Foreign Policy Via Fake News and Propaganda

Let this one sink in for a moment: last week the President of the United States posted a fake news story on his Facebook account.

At 12:25 p.m. on February 2, President Trump posted a story on his official Facebook page which contended that Kuwait issued a visa ban for five Muslim-majority countries…

It has some 250,000 likes,over 68,000 shares, and was picked up by Breitbart and Infowars. But there’s one problem: Kuwait denies that anything of this sort ever took place.

You would think that a POTUS would have access to information preventing him from posting fake news about a foreign country. But I suppose that would require running things by people in places like the State Department or this country’s intelligence services. Why bother with that when a fake news site posted something that supports your recent visa ban?

But the issue is actually more serious than that. It appears as though the people surrounding Trump join him in buying into fake news as propaganda.

In reporting on what Trump’s foreign policy might be beyond walls and bans, Julie Pace got a scoop on something Josh Marshall described as “deeply disturbing.”

According to one U.S. official, national security aides have sought information about Polish incursions in Belarus, an eyebrow-raising request because little evidence of such activities appears to exist. Poland is among the Eastern European nations worried about Trump’s friendlier tone on Russia.
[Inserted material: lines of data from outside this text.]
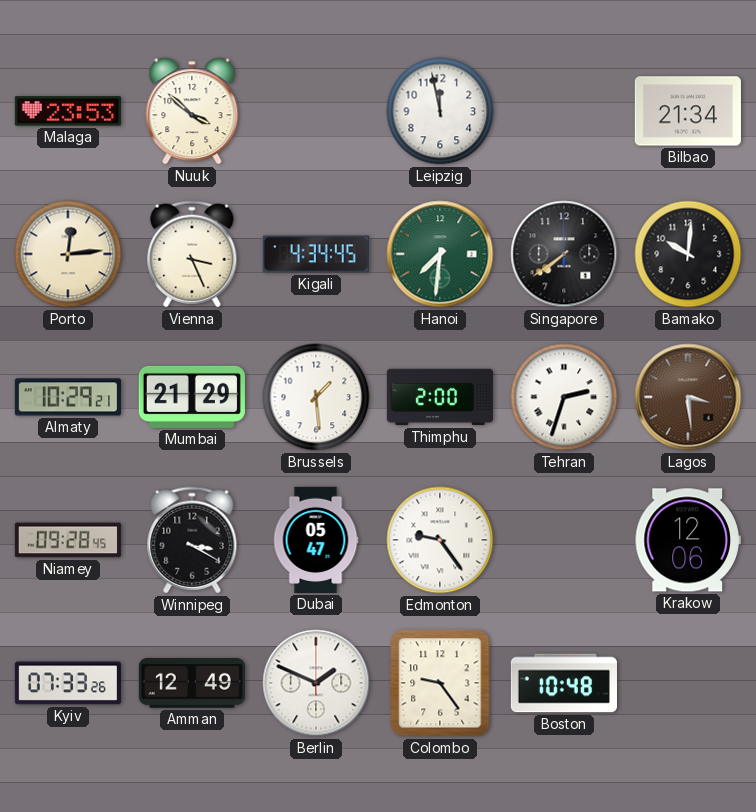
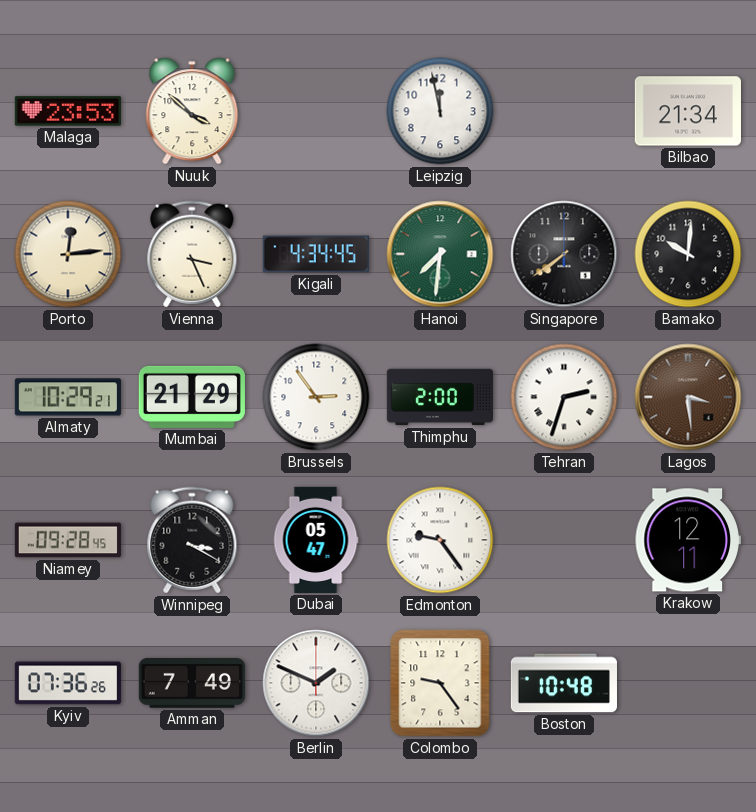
Brussels: 1:29 -> 2:54
Krakow: 12:06 -> 12:11
Kyiv: 07:33 -> 07:36
Amman: 12:49 -> 7:49
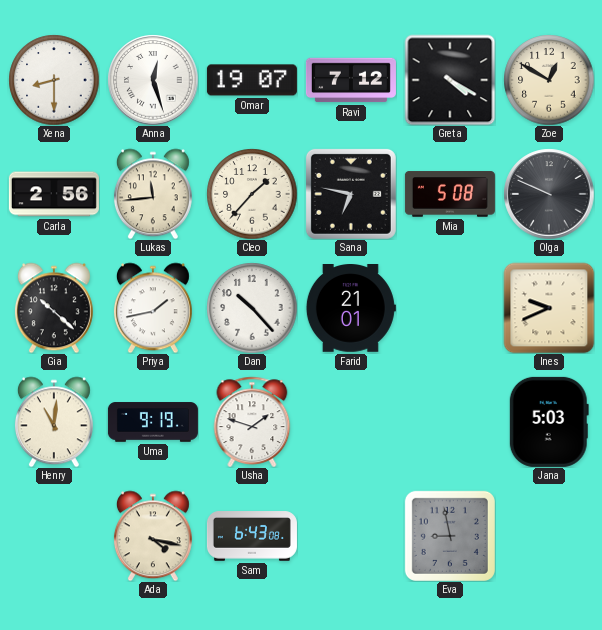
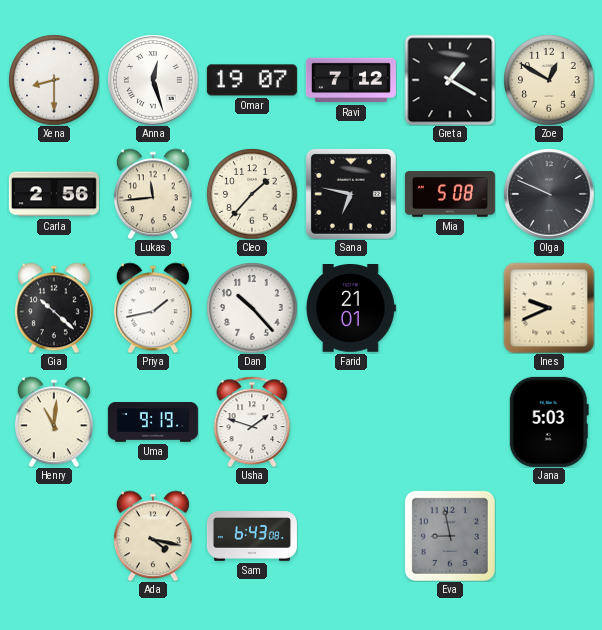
Greta: 4:20 -> 1:20
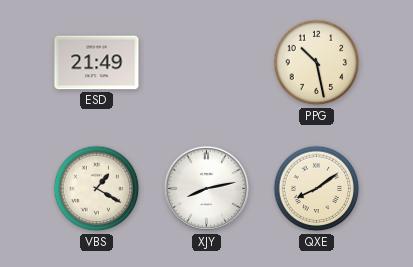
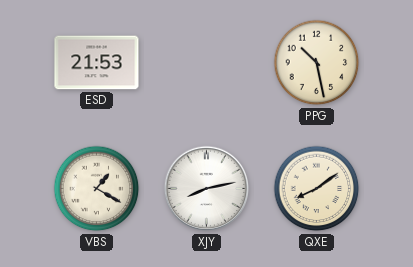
ESD: 21:49 -> 21:53
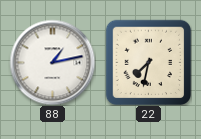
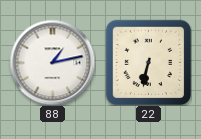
22: 7:32 -> 6:32
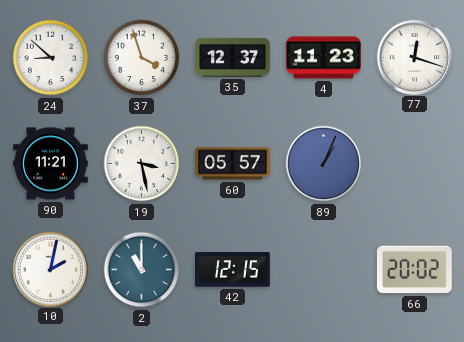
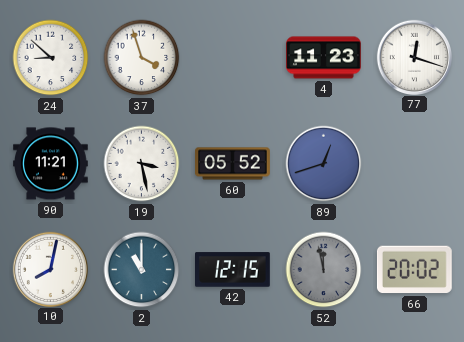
35: 12:37 -> none
60: 05:57 -> 05:52
89: 1:04 -> 12:42
10: 2:02 -> 8:02
52: none -> 11:58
When Pace says that “little evidence of such activities appears to exist,” I think she actually means that no evidence exists. Even worse, as Marshall says, “It is…the kind of thing you would expect to hear from Russian propaganda sources, a hostile Poland menacing its neighbors to the east.”

In a tweet about that revelation, Pace goes further and suggests that it is “senior aides requesting info on Polish excursions into Belarus” – pointing the finger at the possibility that the requests are coming from national security adviser Michael Flynn. That is not surprising given his cozy relationship with Vladimir Putin and his affection for conspiracy theories.
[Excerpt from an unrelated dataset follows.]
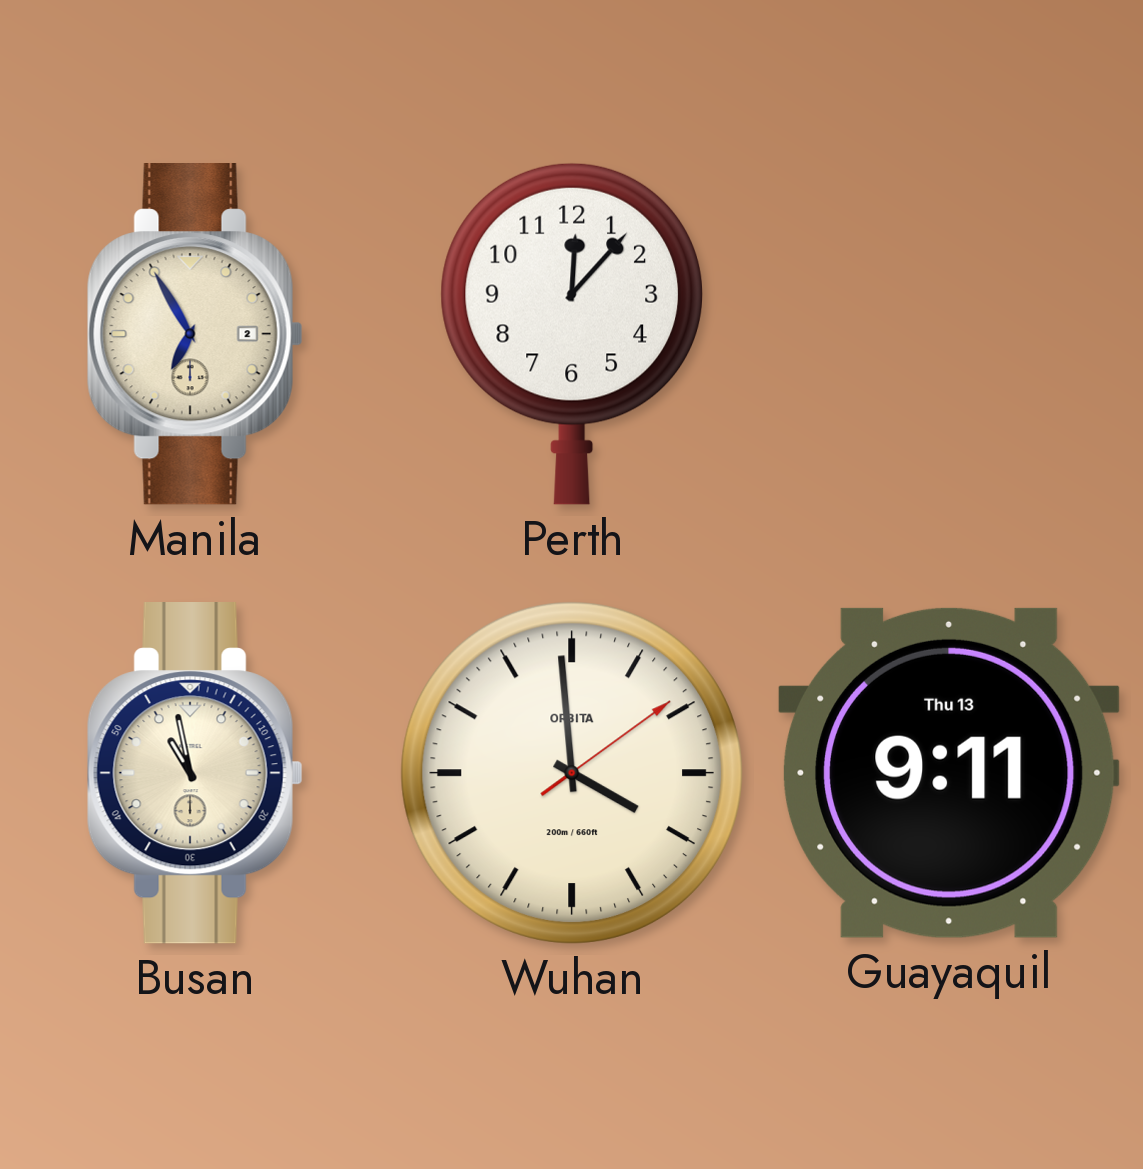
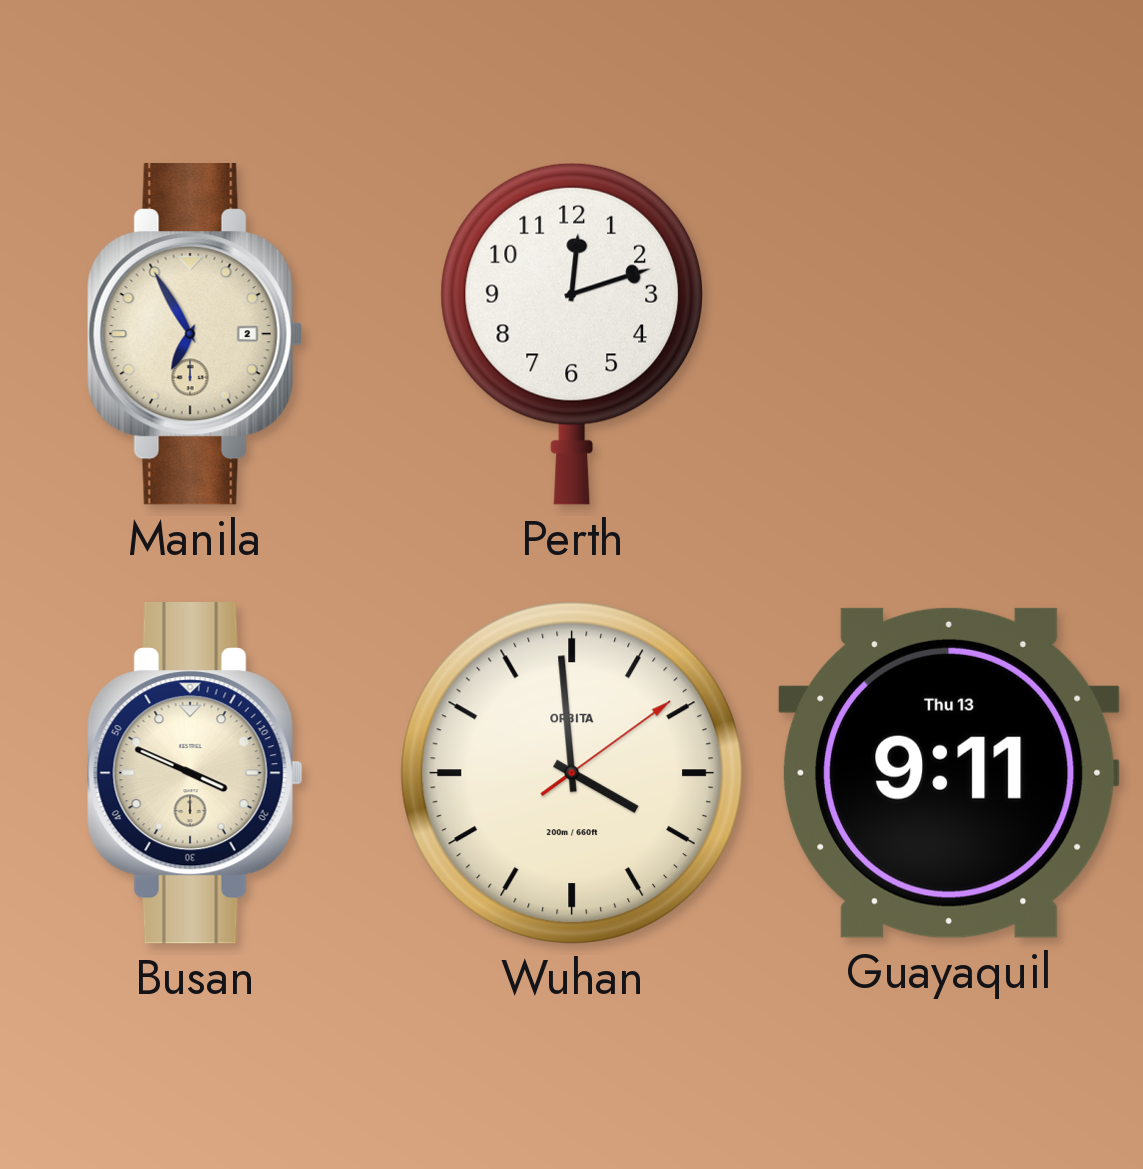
Perth: 12:07 -> 12:12
Busan: 10:58 -> 3:49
I agree with Steve Benen on this one.

There’s quite a bit about the new administration that worries me, but I’ll confess it’s stuff like this that causes me the most unease.
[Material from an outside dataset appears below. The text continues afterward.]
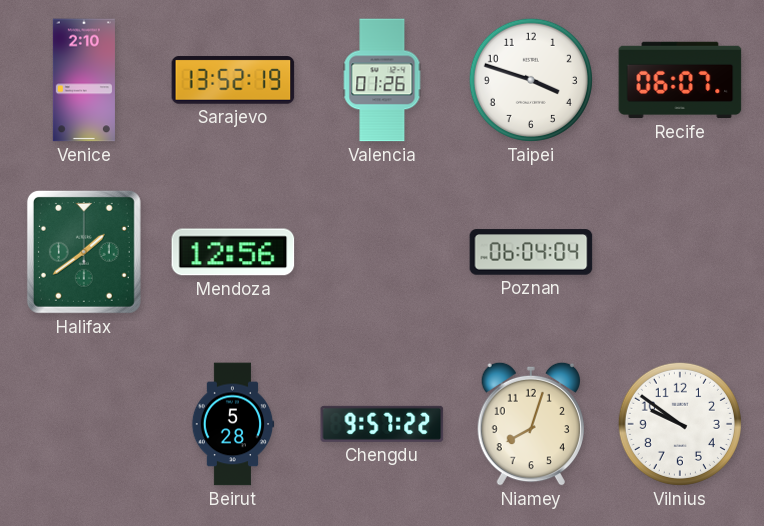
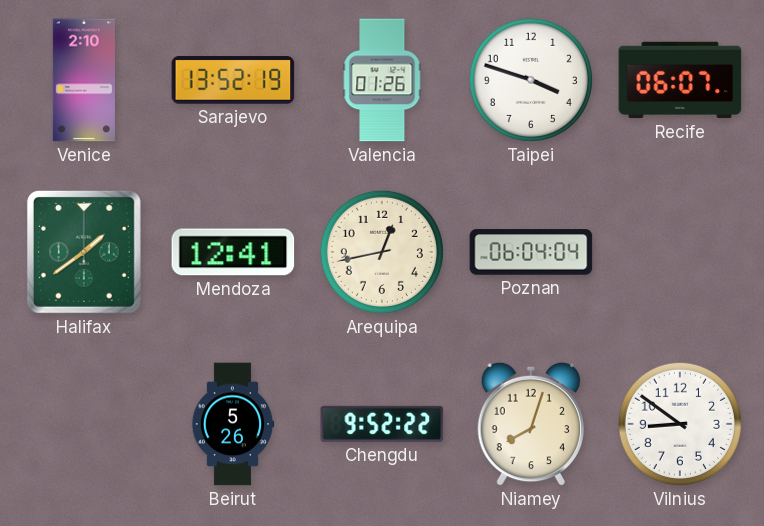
Mendoza: 12:56 -> 12:41
Arequipa: none -> 12:43
Beirut: 5:28 -> 5:26
Chengdu: 9:57 -> 9:52
Vilnius: 9:51 -> 8:51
For years, Trump has demonstrated an affinity for bizarre conspiracy theories and a capacity to believe transparent nonsense for no particular reason. Michael Flynn, Trump’s principal source for information related to national security, is every bit as odd in his embrace of baseless, oftentimes ridiculous, ideas.

We all witnessed Trump’s affinity for conspiracy theories during the presidential campaign. It now appears that Moscow might be feeding them to his administration in an attempt to de-stabilize the situation in Eastern Europe.